Task objective:
Pull every line containing "down" out of the material below.

Record extracts:
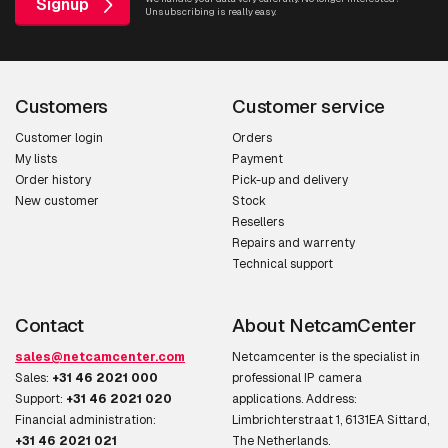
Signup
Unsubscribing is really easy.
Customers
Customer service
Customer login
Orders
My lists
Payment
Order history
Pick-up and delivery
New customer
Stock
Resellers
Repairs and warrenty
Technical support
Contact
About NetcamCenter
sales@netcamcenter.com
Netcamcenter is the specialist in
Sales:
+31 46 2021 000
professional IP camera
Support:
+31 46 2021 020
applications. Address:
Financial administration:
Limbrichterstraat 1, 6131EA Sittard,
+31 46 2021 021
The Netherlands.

==

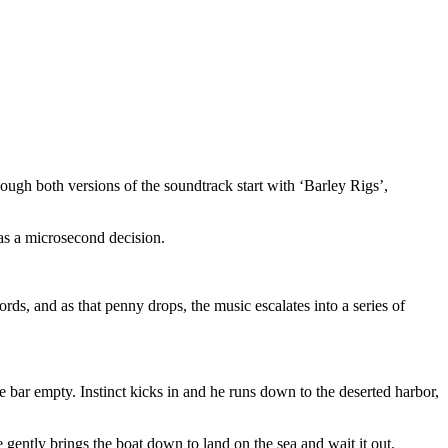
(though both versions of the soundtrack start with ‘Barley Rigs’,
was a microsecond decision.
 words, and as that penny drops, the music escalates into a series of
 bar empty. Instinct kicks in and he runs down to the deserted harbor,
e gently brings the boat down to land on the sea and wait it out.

Answer for the task:
 bar empty. Instinct kicks in and he runs down to the deserted harbor,
e gently brings the boat down to land on the sea and wait it out.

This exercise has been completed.